*What this task involves*:
In the data below, find the line containing "god, Tiw, and", then set down that line and every later line up to and including the line containing "Durable? Not So Much…", exactly.
· · ·
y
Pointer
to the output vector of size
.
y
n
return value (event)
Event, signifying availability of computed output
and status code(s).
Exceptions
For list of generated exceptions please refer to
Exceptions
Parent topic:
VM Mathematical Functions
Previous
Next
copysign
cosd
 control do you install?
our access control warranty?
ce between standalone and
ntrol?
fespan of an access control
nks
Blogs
· · ·
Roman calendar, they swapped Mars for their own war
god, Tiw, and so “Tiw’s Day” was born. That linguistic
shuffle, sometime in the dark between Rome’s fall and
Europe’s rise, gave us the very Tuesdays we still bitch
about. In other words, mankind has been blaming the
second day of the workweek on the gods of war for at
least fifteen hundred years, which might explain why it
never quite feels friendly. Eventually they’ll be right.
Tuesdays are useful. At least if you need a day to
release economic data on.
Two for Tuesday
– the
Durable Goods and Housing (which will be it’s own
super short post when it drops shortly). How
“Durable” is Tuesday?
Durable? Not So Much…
· · ·
*Expected answer*:
god, Tiw, and so “Tiw’s Day” was born. That linguistic
shuffle, sometime in the dark between Rome’s fall and
Europe’s rise, gave us the very Tuesdays we still bitch
about. In other words, mankind has been blaming the
second day of the workweek on the gods of war for at
least fifteen hundred years, which might explain why it
never quite feels friendly. Eventually they’ll be right.
Tuesdays are useful. At least if you need a day to
release economic data on.
Two for Tuesday
– the
Durable Goods and Housing (which will be it’s own
super short post when it drops shortly). How
“Durable” is Tuesday?
Durable? Not So Much…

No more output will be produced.